US Senate adopts sweeping climate and health plan, in major victory for Biden
After 18 months of arduous negotiations and a marathon night of debate, the U.S. Senate on Aug. 7 passed Joe Biden’s ambitious climate, tax and health care plan - a significant victory for the president ahead of crucial midterm elections.
Voting as a unified bloc and with the tie-breaking vote cast by Vice President Kamala Harris, Democrats approved the $430-billion spending plan, which will go to the House of Representatives next week, where it is expected to pass before being signed into law by Biden.
The plan, crafted in sensitive talks with members on the right wing of his Democratic Party, would include the biggest U.S. investment ever on climate - $370 billion aimed at effecting a 40 percent drop in greenhouse gas emissions by 2030.
That would give Biden a clear victory on one of his top agenda items and go some way toward restoring US leadership in meeting the global climate challenge.
Biden hailed the passage of the bill, highlighting the work that went into it -- and acknowledging that not everyone is happy with the final result.
“It required many compromises.
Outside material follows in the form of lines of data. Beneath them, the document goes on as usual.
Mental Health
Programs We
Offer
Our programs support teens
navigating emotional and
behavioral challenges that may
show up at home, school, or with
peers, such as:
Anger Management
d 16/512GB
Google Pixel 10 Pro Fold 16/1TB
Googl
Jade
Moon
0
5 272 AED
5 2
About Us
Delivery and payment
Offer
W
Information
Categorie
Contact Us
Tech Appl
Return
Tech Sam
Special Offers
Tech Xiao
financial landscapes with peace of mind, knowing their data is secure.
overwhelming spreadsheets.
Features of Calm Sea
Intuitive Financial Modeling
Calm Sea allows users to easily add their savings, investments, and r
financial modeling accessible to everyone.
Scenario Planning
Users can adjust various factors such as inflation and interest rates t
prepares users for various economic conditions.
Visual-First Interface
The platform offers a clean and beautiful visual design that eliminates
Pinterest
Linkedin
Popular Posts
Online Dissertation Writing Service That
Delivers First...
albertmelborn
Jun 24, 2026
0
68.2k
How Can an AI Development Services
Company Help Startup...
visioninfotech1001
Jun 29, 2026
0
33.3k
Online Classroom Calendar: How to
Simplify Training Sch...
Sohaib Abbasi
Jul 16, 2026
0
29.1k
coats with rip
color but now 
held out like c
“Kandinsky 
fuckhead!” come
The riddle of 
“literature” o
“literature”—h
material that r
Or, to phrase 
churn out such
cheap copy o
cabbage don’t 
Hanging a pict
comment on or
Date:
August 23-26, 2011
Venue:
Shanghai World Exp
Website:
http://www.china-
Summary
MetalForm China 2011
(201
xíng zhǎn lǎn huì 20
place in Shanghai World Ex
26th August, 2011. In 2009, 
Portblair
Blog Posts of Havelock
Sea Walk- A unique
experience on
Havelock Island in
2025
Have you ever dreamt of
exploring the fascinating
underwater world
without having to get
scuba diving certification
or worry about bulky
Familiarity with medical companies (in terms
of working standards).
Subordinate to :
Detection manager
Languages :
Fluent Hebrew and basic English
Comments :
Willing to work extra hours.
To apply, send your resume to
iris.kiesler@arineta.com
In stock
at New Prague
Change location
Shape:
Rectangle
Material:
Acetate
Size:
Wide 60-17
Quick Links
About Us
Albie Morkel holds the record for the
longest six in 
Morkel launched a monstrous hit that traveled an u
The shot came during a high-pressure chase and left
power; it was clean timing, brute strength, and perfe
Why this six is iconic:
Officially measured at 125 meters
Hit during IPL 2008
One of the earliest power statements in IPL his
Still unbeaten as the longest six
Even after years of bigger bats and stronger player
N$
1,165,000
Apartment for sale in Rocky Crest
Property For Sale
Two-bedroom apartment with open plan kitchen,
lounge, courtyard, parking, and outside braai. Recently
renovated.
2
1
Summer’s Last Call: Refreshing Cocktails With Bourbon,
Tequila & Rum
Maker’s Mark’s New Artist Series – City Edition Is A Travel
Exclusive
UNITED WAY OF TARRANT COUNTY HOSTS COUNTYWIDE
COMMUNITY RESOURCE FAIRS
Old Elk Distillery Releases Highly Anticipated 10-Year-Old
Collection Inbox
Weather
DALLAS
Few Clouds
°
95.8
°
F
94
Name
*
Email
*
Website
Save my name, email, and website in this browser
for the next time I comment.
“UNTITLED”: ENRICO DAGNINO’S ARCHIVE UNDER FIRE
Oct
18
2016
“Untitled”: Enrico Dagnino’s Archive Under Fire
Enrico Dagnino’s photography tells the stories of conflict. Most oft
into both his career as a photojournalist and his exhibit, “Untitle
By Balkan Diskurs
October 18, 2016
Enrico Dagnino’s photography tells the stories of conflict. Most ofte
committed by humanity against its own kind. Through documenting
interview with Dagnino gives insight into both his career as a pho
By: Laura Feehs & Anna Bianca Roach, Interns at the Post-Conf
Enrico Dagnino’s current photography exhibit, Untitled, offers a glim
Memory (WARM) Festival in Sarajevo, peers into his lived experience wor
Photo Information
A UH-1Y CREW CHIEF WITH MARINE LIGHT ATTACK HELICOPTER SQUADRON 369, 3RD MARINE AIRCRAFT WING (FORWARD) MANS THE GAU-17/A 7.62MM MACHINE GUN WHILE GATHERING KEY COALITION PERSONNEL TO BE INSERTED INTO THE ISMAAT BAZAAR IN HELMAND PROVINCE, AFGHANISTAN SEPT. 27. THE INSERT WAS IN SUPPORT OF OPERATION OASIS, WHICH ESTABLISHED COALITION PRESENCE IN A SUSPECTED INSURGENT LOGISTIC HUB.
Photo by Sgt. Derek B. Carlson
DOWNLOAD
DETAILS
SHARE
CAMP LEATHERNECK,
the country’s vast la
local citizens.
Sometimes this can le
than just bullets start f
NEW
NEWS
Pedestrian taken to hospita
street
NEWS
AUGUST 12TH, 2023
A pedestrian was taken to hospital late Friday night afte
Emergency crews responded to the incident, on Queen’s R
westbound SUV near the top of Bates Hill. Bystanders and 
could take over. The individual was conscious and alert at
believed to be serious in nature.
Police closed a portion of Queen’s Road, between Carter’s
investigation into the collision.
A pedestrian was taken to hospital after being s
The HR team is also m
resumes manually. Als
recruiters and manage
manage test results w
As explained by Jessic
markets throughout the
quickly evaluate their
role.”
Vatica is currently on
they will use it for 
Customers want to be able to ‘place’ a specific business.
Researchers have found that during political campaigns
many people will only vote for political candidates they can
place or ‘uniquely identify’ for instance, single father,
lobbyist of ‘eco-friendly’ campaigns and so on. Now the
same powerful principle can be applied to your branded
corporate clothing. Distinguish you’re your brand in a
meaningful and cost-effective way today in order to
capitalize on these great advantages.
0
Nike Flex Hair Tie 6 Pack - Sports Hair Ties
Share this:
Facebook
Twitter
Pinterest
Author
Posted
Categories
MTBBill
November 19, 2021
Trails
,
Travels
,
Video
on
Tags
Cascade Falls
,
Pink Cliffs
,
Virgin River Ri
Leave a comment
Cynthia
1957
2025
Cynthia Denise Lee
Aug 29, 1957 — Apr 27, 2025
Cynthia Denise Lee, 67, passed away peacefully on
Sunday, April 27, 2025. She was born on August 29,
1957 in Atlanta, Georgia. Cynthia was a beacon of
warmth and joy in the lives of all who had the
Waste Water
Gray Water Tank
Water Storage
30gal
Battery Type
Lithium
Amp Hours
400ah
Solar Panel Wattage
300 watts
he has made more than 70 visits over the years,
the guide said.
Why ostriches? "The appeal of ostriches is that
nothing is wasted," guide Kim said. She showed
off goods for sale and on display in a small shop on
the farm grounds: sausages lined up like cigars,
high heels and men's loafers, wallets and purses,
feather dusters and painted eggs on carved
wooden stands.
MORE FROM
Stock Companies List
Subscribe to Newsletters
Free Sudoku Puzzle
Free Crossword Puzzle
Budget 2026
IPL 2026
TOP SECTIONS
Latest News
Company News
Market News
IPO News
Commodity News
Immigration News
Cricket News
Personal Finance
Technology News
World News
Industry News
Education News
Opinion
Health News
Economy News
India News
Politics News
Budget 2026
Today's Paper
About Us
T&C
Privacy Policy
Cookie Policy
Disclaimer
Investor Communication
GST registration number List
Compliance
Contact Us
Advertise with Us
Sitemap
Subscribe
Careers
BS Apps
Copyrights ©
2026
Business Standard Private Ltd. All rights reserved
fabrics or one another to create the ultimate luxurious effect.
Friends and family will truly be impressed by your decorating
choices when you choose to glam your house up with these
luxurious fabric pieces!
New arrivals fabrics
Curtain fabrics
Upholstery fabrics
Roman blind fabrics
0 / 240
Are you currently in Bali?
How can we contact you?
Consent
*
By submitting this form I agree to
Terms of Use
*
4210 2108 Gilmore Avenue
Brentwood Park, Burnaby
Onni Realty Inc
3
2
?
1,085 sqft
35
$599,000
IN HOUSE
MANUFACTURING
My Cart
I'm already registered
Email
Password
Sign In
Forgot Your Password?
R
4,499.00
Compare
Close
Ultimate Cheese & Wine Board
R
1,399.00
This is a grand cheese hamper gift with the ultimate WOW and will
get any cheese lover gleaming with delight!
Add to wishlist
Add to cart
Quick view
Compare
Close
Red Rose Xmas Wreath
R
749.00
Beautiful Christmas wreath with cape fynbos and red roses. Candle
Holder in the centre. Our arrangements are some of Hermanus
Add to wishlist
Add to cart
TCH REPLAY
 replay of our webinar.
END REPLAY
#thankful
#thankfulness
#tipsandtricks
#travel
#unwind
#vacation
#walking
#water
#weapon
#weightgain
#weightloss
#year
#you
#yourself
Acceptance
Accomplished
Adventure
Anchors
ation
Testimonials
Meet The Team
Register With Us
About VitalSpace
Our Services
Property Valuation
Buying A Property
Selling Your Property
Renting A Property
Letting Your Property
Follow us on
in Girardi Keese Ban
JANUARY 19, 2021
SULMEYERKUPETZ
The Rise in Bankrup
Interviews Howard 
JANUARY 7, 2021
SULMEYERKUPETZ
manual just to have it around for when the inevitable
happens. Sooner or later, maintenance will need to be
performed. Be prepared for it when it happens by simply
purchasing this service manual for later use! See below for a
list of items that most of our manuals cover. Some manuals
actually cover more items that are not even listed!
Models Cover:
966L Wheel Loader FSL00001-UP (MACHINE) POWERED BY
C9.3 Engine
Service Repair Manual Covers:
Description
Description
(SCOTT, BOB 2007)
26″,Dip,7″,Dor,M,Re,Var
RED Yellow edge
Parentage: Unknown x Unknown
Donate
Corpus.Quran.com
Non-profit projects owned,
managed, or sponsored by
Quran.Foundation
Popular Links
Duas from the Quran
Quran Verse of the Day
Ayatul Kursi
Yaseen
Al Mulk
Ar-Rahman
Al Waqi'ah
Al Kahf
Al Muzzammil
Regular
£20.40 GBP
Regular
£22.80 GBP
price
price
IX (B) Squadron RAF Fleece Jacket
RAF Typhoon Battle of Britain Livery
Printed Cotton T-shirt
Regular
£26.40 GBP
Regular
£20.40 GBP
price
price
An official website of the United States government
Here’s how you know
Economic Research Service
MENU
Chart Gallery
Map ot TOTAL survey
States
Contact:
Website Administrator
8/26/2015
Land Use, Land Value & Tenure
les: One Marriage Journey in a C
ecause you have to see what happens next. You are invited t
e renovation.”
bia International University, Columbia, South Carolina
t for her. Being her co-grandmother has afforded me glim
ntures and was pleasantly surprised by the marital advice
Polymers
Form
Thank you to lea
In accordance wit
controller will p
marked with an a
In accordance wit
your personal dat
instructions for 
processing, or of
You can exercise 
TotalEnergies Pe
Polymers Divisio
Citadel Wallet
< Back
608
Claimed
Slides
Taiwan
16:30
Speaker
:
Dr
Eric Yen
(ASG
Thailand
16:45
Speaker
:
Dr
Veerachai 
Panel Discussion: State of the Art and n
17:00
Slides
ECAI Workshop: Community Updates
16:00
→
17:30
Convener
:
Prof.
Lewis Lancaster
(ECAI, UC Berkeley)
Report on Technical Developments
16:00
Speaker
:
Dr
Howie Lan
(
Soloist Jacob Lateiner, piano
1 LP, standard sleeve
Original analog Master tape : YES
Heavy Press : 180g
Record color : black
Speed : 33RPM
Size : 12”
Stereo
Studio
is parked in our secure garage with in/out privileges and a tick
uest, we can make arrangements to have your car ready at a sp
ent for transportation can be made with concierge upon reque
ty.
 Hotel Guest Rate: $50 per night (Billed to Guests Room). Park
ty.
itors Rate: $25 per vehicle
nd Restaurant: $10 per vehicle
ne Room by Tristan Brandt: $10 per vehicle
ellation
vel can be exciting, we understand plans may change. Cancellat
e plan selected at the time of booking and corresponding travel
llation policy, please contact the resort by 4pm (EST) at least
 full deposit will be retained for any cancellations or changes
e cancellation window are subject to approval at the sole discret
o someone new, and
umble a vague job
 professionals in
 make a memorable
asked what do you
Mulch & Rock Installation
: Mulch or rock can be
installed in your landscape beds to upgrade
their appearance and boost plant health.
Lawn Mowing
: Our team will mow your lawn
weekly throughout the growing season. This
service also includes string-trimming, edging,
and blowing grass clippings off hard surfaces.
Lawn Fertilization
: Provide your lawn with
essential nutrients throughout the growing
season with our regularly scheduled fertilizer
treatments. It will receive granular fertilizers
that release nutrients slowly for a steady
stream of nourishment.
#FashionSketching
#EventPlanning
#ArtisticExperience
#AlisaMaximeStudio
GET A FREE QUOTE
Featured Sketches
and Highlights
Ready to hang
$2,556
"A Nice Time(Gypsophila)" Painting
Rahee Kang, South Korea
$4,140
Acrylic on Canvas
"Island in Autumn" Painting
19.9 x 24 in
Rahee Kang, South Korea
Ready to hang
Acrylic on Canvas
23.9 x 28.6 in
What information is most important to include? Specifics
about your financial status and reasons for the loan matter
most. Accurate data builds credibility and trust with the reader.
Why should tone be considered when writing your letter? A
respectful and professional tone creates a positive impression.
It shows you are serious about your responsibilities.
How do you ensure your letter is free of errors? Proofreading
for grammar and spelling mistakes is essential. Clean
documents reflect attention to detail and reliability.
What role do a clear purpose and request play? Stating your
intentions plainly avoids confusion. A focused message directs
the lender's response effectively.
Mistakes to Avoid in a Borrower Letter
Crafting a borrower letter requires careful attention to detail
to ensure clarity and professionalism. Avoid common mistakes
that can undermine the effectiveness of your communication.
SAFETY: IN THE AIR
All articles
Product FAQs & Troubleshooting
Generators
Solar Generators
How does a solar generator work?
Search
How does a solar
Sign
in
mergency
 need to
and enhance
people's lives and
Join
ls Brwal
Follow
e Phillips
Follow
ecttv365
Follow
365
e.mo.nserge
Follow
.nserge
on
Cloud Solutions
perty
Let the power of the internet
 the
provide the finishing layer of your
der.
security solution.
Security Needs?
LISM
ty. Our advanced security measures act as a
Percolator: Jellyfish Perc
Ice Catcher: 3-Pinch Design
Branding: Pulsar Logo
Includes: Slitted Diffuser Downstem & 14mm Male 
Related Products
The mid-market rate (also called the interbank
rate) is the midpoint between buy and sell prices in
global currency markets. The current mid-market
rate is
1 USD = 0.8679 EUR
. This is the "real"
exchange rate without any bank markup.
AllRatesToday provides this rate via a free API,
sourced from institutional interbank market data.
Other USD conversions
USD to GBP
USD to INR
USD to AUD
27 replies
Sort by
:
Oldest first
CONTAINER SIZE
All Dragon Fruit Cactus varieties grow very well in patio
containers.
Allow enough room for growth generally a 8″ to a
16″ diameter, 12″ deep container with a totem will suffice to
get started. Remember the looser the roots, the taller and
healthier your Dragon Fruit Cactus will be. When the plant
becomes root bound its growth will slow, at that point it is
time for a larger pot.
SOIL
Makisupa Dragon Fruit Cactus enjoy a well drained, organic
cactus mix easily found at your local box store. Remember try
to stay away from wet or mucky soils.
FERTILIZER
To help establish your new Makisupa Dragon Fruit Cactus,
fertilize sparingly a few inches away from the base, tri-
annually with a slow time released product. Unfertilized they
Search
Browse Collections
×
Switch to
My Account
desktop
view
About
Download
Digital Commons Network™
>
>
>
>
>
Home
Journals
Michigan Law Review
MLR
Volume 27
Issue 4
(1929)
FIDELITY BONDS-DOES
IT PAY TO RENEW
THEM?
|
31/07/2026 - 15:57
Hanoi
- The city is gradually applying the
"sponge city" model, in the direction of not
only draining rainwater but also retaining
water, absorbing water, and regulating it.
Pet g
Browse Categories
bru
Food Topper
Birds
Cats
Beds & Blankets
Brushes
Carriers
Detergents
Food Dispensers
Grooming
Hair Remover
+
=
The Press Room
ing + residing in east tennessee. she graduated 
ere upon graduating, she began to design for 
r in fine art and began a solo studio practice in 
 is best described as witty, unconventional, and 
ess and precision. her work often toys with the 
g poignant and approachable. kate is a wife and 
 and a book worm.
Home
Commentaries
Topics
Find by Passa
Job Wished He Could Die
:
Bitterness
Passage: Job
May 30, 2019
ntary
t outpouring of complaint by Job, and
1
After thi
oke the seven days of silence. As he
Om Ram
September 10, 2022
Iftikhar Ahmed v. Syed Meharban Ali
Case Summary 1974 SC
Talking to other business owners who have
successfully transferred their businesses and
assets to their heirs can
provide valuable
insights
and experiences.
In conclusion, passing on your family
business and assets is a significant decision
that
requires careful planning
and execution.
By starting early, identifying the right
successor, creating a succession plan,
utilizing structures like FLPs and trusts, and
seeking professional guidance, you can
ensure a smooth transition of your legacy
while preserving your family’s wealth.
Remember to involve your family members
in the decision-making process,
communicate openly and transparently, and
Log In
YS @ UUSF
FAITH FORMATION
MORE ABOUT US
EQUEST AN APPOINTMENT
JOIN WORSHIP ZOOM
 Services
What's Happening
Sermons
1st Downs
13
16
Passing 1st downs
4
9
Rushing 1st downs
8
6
Doing important things almost always does. The House should pass this as soon as possible and I look forward to signing it into law,” the president said in a statement.
The bill, officially known as the “Inflation Reduction Act”, passed the Senate with no Republicans voting in favor.
Conservative lawmakers have criticized the bill as wasteful spending, with top Republican Senator Mitch McConnell accusing Democrats of voting to “double down on their economic disaster.”
The bill would provide Americans with a tax credit of up to $7,500 when purchasing an electric car, plus a 30 percent discount when they install solar panels on their roofs.
But the Alliance for Automotive Innovation, a group representing major automakers, on Sunday said that most cars would not meet the bill’s electric vehicle tax credit requirements, calling it a “missed opportunity.”
The legislation would also provide millions to help protect and conserve forests -- which have been increasingly ravaged in recent years by wildfires during record heat waves that scientists say are linked to global warming.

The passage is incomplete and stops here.